Chapter 2: Land Unharmed
Chicago and its surrounding area are located on the ancestral lands of many Indigenous tribes, including the Ojibwe, Odawa, Potawatomi, Fox, Ho-Chunk, Illinois, Kickapoo, Miami, Menominee, and Sac Nations. For many centuries, even millennia, before Europeans arrived on the continent, tribes lived in reciprocity with the land – growing crops, hunting game and using these resources for sustenance and trade. Artifacts have been discovered in the area dating from 6500 B.C., highlighting the area’s long history as the homeland of Indigenous people.

This era was marked by a symbiotic relationship between land and inhabitant, the people were taught never to take more than needed from the earth. There is a term in some Native cultures for this deep respect for the life-giving elements the land offers called “Honorable Harvest.” It is the recognition that in order to survive, you must take from other living elements of the land to sustain yourself, and you must do so in the most honorable and respectful way possible, giving back as you take.
While there are no set “rules” for this way of living, Robin Wall Kimmerer, a botanist, member of the Citizen Potawatomi Nation, and author of “Braiding Sweetgrass,” offers some guiding principles:
- Know the ways of the ones who take care of you, so that you may take care of them.
- Introduce yourself. Be accountable as the one who comes asking for life.
- Ask permission before taking. Abide by the answer.
- Never take the first. Never take the last.
- Take only what you need.

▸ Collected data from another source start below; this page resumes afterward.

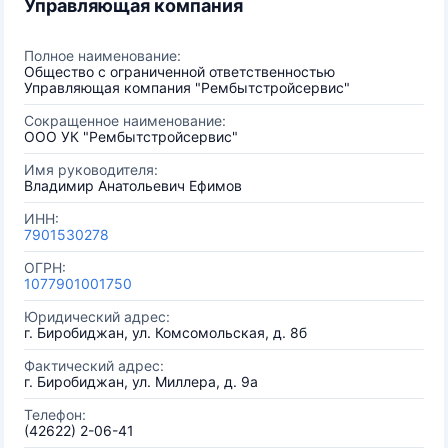
Управляющая компания
Полное наименование:
Общество с ограниченной ответственностью
Управляющая компания "Рембытстройсервис"
Сокращенное наименование:
ООО УК "Рембытстройсервис"
Имя руководителя:
Владимир Анатольевич Ефимов
ИНН:
7901530278
ОГРН:
1077901001750
Юридический адрес:
г. Биробиджан, ул. Комсомольская, д. 8б
Фактический адрес:
г. Биробиджан, ул. Миллера, д. 9а
Телефон:
(42622) 2-06-41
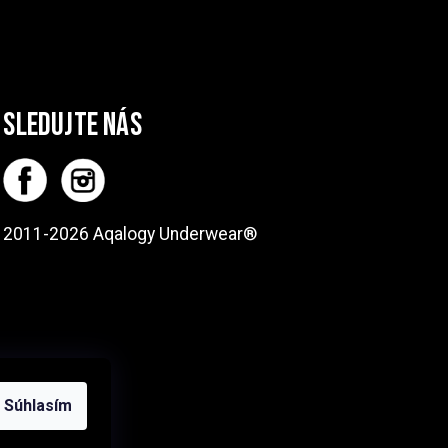
SLEDUJTE NÁS
2011-2026 Aqalogy Underwear®
Súhlasím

Take only that which is given.
- Never take more than half. Leave some for others.
- Harvest in a way that minimizes harm.
- Use it respectfully. Never waste what you have taken.
- Share.
- Give thanks for what you have been given.
- Give a gift, in reciprocity for what you have taken.
- Sustain the ones who sustain you and the earth will last forever.
This way of giving honor to the living elements of the earth allows for a holistic view of one’s place in the world, allowing a greater appreciation of the gifts received each day. John Witte, Civil Engineering Practice Lead at WBK Engineering in St. Charles, Illinois, further explains, “Becoming a conscious part of the consumption and creation cycle led to a deep relationship with and knowledge of the land that sustained Native life for centuries.” WBK has a unique viewpoint to this history, as it is part of the Bodwé Group, a family of architecture and engineering firms wholly owned by the Pokagon Band of Potawatomi. “The work we do, and more importantly, how we accomplish it, is heavily influenced by our Tribal connections. Above all, we are dedicated to shaping and restoring the land in ways that are respectful and protective of our natural abundance.”
As European settlers began to arrive in the 1670s, the majority of Native tribes did not see them as an immediate threat, even choosing to share their immense knowledge of the land and its waters with the new inhabitants. Witte provides an example, “Members of the Miami tribe guided French explorers to a portage between the Des Plaines, Chicago, and Illinois Rivers where watercraft could easily be transported from one river to another.”
Chicago grew rapidly as a population center because of its strategic location between the Great Lakes and Mississippi River. “Even beyond that,” adds Witte, “by carrying their boats over a ridge in what is now Chicago’s Little Village neighborhood, traders could reach the St. Lawrence River to the north, Allegheny River in the east, Gulf of Mexico in the south, and the Rocky Mountains to the west.”
This geography helped Chicago become a Midwest metropolis, but not without additional Native assistance. Kittahawa, a Potawatomi woman, and her husband Jean Baptiste Point DuSable, were important liaisons between tribes and explorers, setting up a busy trading post for Native American trappers and European traders. Intermarriages became common, a sign of how cooperative the relations were during this time.
Trade relationships helped maintain relative harmony throughout the 1700s, until the War of 1812 significantly affected the region. The Treaty of Ghent between the British and United States ended the war, but largely ignored protections for the tribes who fought alongside the British. This reinforced the mistrust between the sides, and relations quickly crumbled as the British no longer felt a strategic advantage to cooperating with tribes following a shift toward commercial agriculture and industry for the area.
In 1830, President Andrew Jackson signed the Indian Removal Act, forcing tens of thousands of Indigenous people west of the Mississippi River. This was just the first of many forced relocations in the coming decades, as tribes were moved from land to land, treaties broken as soon as they were signed.
Relocation was a tragic undertaking for the tribes and their people. Some estimate that more than 100,000 men, women, children, and elders were pushed west of the Mississippi, to states including Iowa, Nebraska, Minnesota, the Dakotas, and Oklahoma. Many didn’t survive the journey, and those who did were settled into unfamiliar land, short on resources and supplies for long-term sustainability. This began a cycle of trauma, poverty, and difficult living conditions that, unfortunately for many, continue into today.